Reputation: 1190
I'm doing a query in BigQuery:
SELECT id FROM [table] WHERE city = 'New York City' GROUP BY id
The weird part is it shows duplicate ids, often right next to each other. There is absolutely nothing different between the ids themselves. There are around 3 million rows total, for ~500k IDs. So there are a lot of duplicates, but that is by design. We figured the filtering would easily eliminate that but noticed discrepancies in totals.

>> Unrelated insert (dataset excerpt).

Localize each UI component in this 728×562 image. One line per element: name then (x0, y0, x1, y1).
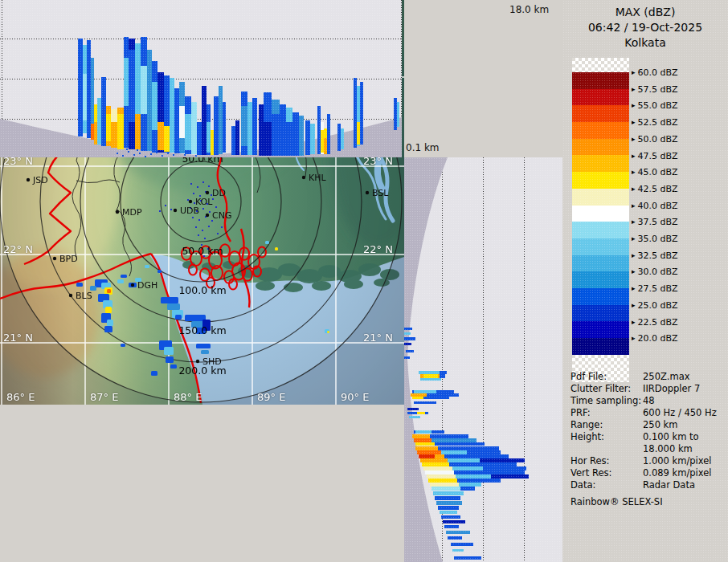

Is there a reason BigQuery's GROUP BY
function would work improperly? For what its worth, the dataset has ~3 million rows.
Example of duplicate ID:
56abdb5b9a75d90003001df6
56abdb5b9a75d90003001df6
Upvotes: 1
Views: 556
Reputation: 172944
the only explanation is your id is STRING and in reality those two ids are different because of spaces before or most likely after what is "visible" for eyes
I recommend you to adjust your query like below
SELECT REPLACE(id, ' ', '')
FROM [table]
WHERE city = 'New York City'
GROUP BY 1
another option to troubleshoot would be below
SELECT id, LENGTH(id)
FROM [table]
WHERE city = 'New York City'
GROUP BY 1, 2
so you can see if those ids are same by length or not - my initial assumption was about space - but it can be any other char(s) including non printable
Upvotes: 4